Multi-lingual and Multi-speaker Neural Text-to-speech System

MPhil Thesis Defence


Title: "Multi-lingual and Multi-speaker Neural Text-to-speech System"

By

Mr. Zhaoyu LIU


Abstract

We investigate a novel multi-lingual multi-speaker neural text-to-speech (TTS) 
synthesis approach for generating high-quality native or accented speech for 
native/foreign seen/unseen speakers in English, Mandarin and Cantonese. Our 
proposed model extends the single speaker Tacotron-based TTS model by transfer 
learning technique which conditions the model on the pretrained speaker 
embeddings, x-vectors, using a speaker verification system. We also replace the 
input character embedding with a concatenation of phoneme embedding and 
tone/stress embedding to produce more natural speech.

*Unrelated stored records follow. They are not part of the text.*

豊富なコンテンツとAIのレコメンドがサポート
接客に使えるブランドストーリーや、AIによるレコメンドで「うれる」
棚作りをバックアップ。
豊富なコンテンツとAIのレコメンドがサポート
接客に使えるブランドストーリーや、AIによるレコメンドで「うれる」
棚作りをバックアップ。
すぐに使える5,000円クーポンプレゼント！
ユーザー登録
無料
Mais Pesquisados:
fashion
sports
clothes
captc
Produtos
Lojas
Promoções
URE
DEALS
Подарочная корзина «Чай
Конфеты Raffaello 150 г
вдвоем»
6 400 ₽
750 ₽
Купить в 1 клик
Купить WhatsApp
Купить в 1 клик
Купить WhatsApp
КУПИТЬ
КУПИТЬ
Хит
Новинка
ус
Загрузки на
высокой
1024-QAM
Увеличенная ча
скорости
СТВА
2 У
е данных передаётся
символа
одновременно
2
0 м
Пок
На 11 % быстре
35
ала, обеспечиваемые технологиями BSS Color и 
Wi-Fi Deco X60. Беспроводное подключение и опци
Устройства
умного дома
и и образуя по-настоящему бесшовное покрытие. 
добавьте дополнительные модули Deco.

The additional 
tone/stress embedding works as an extension of language embedding which 
provides extra controls on accents over the languages. By manipulating the 
tone/stress input, our model can synthesize native or accented speech for 
foreign speakers. The WaveNet vocoder in the TTS model trained on Cantonese 
speech can synthesize English and Mandarin speech very well which demonstrates 
that the WaveNet conditioned on mel-spectrograms is enough to perform well in 
multi-lingual speech synthesis. The mean opinion score (MOS) results show that 
the synthesized native speech of both unseen foreign and native speakers are 
intelligible and natural. The speaker similarity of such speech is also good. 
The lower scores of foreign accented speech suggests that it is distinguishable 
from native speech. The foreign accents we introduced can confuse the meaning 
of the synthesized speech perceived by human raters.


Date:			Monday, 16 March 2020

Time:			11:00am – 1:00pm

Zoom Meeting:		https://hkust.zoom.us/j/927550771

Committee Members:	Dr. Brian Mak (Supervisor)
 			Prof. Fangzhen Lin (Chairperson)
 			Prof. Nevin Zhang


**** ALL are Welcome ****